Há caminhos e caminhos dentro do futebol feminino brasileiro, e as mulheres com ele envolvidas em seus mais diversos aspectos, têm um ponto em comum: a resistência.

A resistência começou, de modo mais evidente, nos anos de proibição. Enquanto se coibia o futebol para as mulheres entre os anos 1940 e 1980[1], muitas refutavam essa lei esdrúxula e seguiam na sua prática. Nesse período, as notas sobre o assunto na imprensa iam de curiosas a coléricas – e eram pouco informativas.

Após a liberação, o jogo das mulheres seguiu como mero figurante entre as notícias esportivas, tendo alguma citação em jornais e programas de TV, em momentos curiosos ou, ainda, para sublinhar a beleza de alguma jogadora.

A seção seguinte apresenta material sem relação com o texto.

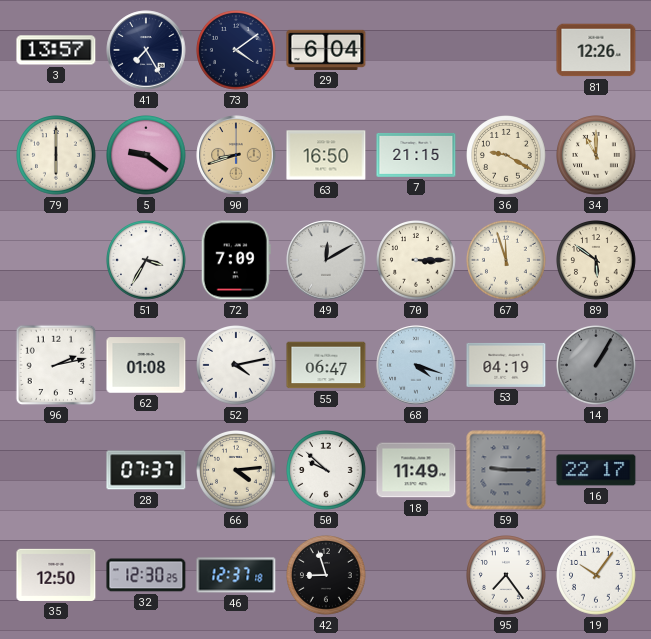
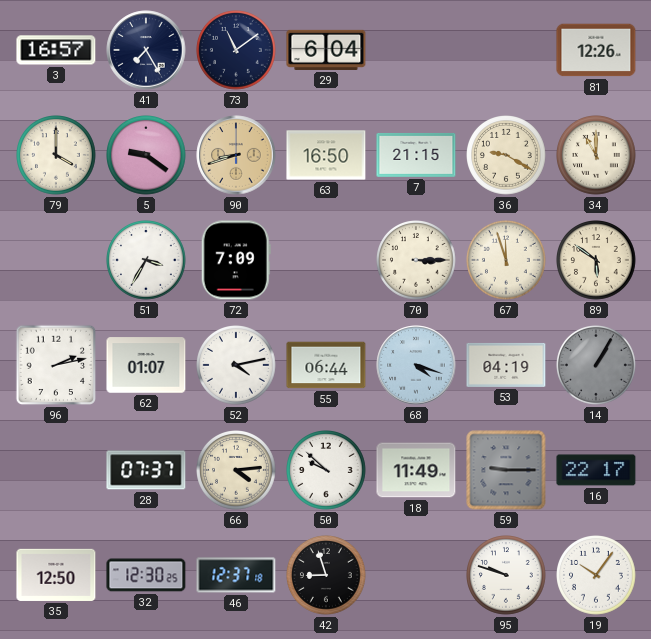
3: 13:57 -> 16:57
73: 4:09 -> 11:09
79: 6:00 -> 4:00
49: 12:10 -> none
62: 01:08 -> 01:07
55: 06:47 -> 06:44
95: 7:24 -> 9:48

Com a inserção do torneio de futebol feminino nos Jogos Olímpicos, em 1996, a atenção às mulheres dentro de campo passava a crescer especificamente nesse período, mas, na sequência, voltava ao ostracismo.

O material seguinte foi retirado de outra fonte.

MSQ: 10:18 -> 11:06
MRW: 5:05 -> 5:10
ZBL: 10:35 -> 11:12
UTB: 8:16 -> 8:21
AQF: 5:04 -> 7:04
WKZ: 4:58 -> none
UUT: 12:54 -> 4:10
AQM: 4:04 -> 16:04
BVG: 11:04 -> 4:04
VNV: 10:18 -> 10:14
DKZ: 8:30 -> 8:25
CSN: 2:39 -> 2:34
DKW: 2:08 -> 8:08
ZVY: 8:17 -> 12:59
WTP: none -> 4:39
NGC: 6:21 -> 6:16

Coisas ocorriam nesse meio tempo. Tínhamos competições acontecendo, nomes se fortaleceram, havia gente interessada e apaixonada pela modalidade. Ocupar um campo, uma quadra ou qualquer espaço que o valha, sempre exigiu postura combativa das mulheres.

Ainda que invisíveis, seguiam jogando bola. E mais que isso: ainda que invisíveis, seguiam se apoderando do direito à prática do esporte. E é neste ponto que entra minha atividade de noticiar o assunto, o que não demorou a se transformar em militância, sempre partindo da observação de padrões que se reproduzem aparentemente sem fim.

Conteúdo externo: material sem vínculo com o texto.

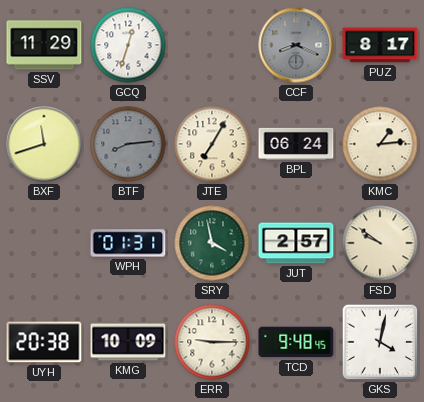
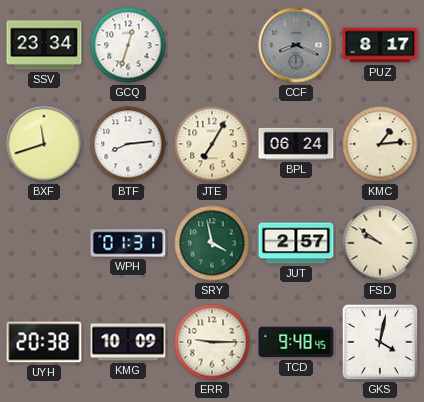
SSV: 11:29 -> 23:34
BTF dial: grey -> white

No meu caso, a indignação falou mais alto. Depois, tive pressa em criar conteúdo e fazê-lo circular. Afinal de contas, histórias existem – porém, sem espaço para exposição, acabam se perdendo. Nesse aspecto, a internet foi a melhor das amigas, e, fundamentalmente, também a responsável por permitir dar vazão à tamanha quantidade de informações sobre o tema.

Mas, e os atores? Ou melhor: e as atrizes? Como alcançá-las? Não havia assessoria de imprensa para as equipes femininas. O universo do futebol das mulheres era – e ainda é, em sua maioria – distinto até as profundezas do futebol dos homens. Naquele cenário, a estruturação do sistema de comunicação era o último dos pontos de preocupação. Logo, tudo demandava pesquisa pesada e busca direta nas fontes: o local dos treinos, jogos, técnicos e técnicas e, claro, as próprias jogadoras.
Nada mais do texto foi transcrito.